A large acute trust in Yorkshire improved its financial outturn by £10m last year after a renegotiation of its PFI contract.

A report to the board of Leeds Teaching Hospitals Trust said a refinancing deal for the Bexley Wing at St James’s Hospital is expected to save £52m over the lifetime of the contract.

Julian Hartley

Julian Hartley

Source: Wilde Fry

Julian Hartley: ‘The terms and conditions are now better than when the facility was built’

The trust will register £10m of this benefit in the 2016-17 accounts, and £2m per year thereafter.

Chief executive Julian Hartley said in a report to the board yesterday: “The additional money results from a renegotiation of the complex financial arrangements that are used to finance the Bexley Wing at St James’s Hospital, home to Leeds Cancer Centre, as the terms and conditions are now better than when the high-tech facility was built, there was scope for a deal that would create savings.”

The trust said the savings will allow it to build a new specialist clinical trials centre at the hospital.

Leeds has not yet published its year-end financial position for 2016-17, but a report published in month 11 said it was on course to meet its control total and receive £27m of sustainability and transformation funding. The report said the forecast included the £10m benefit from the refinancing deal, as well as a further £4.5m benefit related to changing the start date for the PFI contract.

HSJ asked why the PFI benefits had been frontloaded into the 2016-17 accounts, and whether the reason for this was to help the trust hit the year-end control total. The trust did not respond to this question.

The negotiation has been ongoing for around two years and involved the Department of Health. It effectively allows the trust and its partners to take advantage of lower interest rates.

The PFI company is St James’s Oncology SPC Ltd, which is backed by investors Dalmore Capital and Aberdeen Asset Management.

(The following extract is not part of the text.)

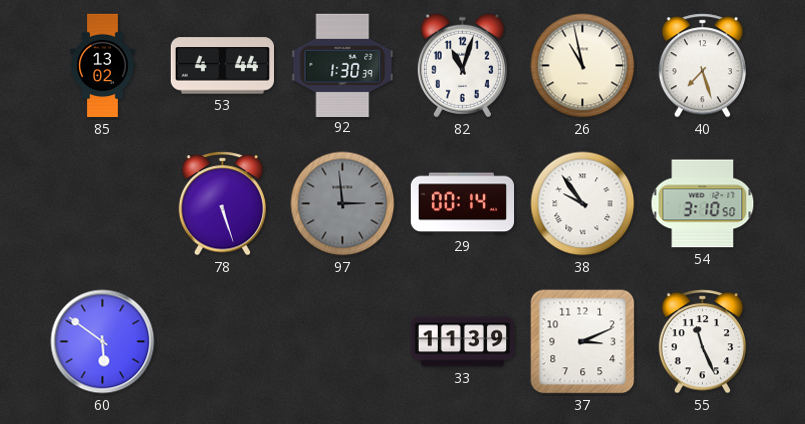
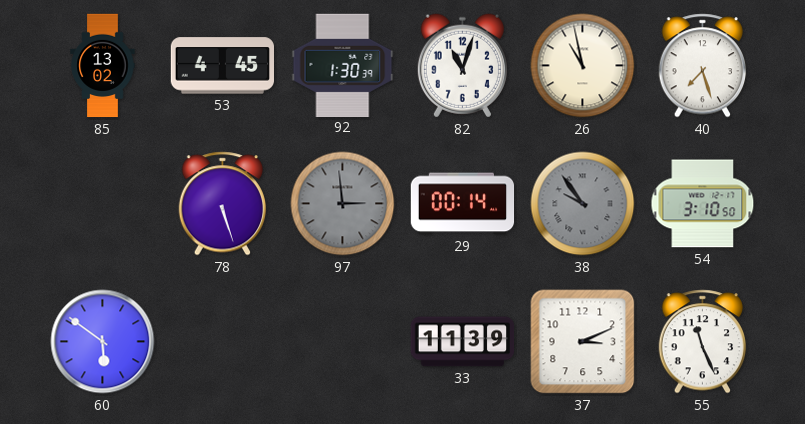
53: 4:44 -> 4:45
38 dial: white -> grey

Law firm DLA Piper, which advised on the deal, said it was one of only two PFI projects in the country originally financed through a “credit guarantee facility”, with debt from the DH guaranteed by a commercial funder.

It said the need to unwind this facility, along with the use of listed and private bonds and the involvement of investors from the US, made it a complex transaction.

The trust’s latest forecast said it was heading for a £3.8m deficit in 2016-17 after receiving £26.6m of STF.